(Page images and extracted text)
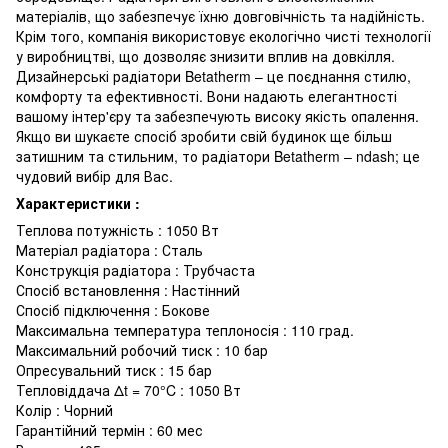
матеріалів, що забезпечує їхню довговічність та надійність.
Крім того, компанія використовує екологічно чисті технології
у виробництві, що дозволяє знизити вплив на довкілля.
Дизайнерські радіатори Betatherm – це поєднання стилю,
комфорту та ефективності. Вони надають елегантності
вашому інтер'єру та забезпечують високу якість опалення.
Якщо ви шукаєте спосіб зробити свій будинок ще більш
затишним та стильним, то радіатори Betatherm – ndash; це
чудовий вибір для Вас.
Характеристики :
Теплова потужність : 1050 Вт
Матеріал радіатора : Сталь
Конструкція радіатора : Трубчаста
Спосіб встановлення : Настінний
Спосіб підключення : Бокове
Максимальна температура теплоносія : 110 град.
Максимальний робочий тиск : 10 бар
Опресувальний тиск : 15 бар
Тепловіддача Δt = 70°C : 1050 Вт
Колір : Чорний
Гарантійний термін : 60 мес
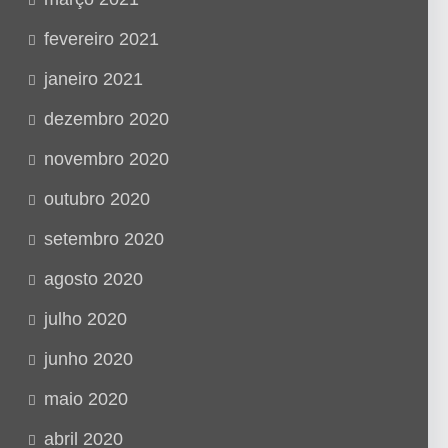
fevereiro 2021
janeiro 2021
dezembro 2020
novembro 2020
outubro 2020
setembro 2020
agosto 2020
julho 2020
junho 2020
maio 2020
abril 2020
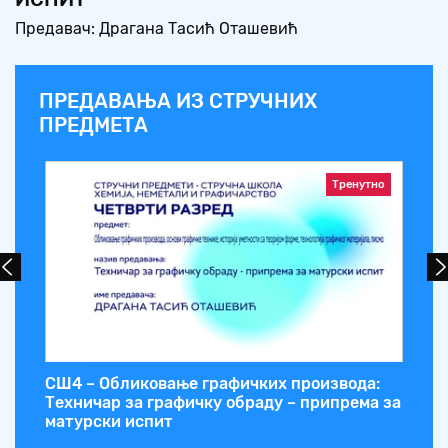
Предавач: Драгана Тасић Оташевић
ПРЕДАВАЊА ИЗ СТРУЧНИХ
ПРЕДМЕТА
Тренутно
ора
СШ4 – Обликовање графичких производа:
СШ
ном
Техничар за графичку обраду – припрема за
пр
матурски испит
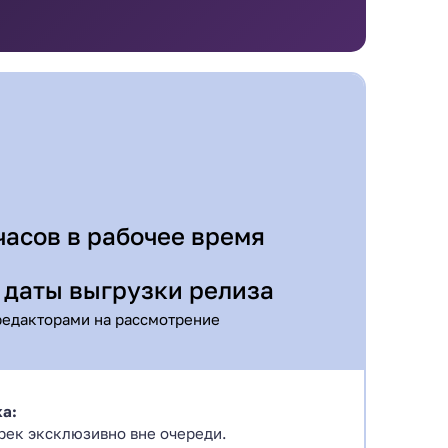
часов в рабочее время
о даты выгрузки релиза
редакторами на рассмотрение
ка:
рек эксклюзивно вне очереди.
* * *
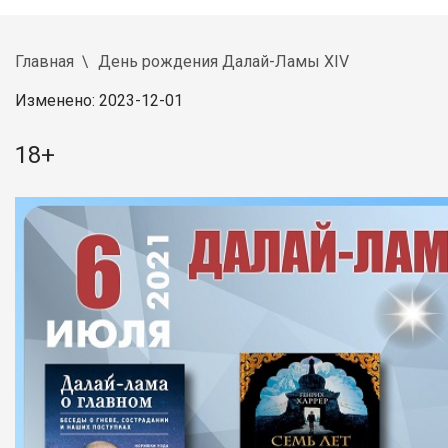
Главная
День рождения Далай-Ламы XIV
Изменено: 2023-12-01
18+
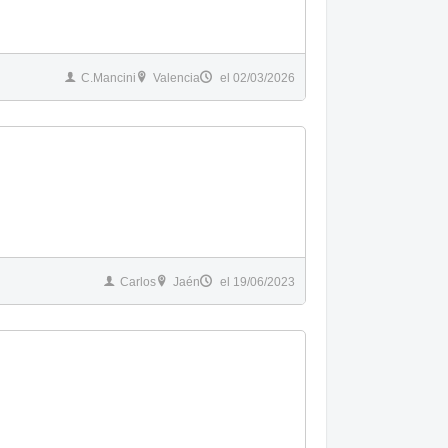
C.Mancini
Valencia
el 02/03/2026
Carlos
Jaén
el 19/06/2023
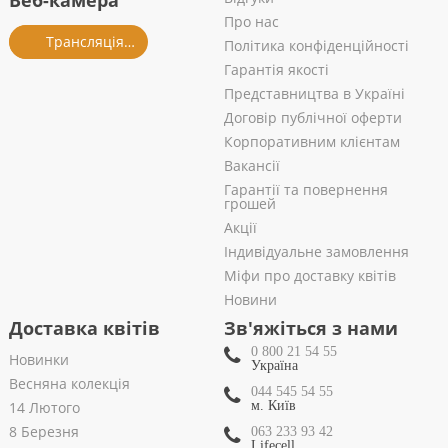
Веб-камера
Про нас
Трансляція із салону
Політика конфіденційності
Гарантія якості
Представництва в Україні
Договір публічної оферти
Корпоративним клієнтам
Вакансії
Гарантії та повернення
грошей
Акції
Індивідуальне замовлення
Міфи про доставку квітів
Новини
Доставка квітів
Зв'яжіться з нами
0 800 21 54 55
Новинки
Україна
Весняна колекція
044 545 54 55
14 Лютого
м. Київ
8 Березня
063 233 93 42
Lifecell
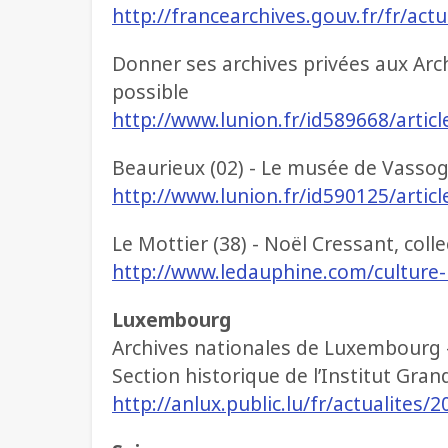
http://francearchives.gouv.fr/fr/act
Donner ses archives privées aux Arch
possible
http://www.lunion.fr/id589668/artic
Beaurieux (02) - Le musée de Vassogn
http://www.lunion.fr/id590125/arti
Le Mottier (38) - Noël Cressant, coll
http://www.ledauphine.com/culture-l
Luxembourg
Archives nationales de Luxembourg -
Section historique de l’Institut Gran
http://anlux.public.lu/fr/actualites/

PROBLEM STATEMENT ->
Scan the records above for the string "lunion", then copy each line where it turns up.

EXERCISE SOLUTION ->
http://www.lunion.fr/id589668/artic
http://www.lunion.fr/id590125/arti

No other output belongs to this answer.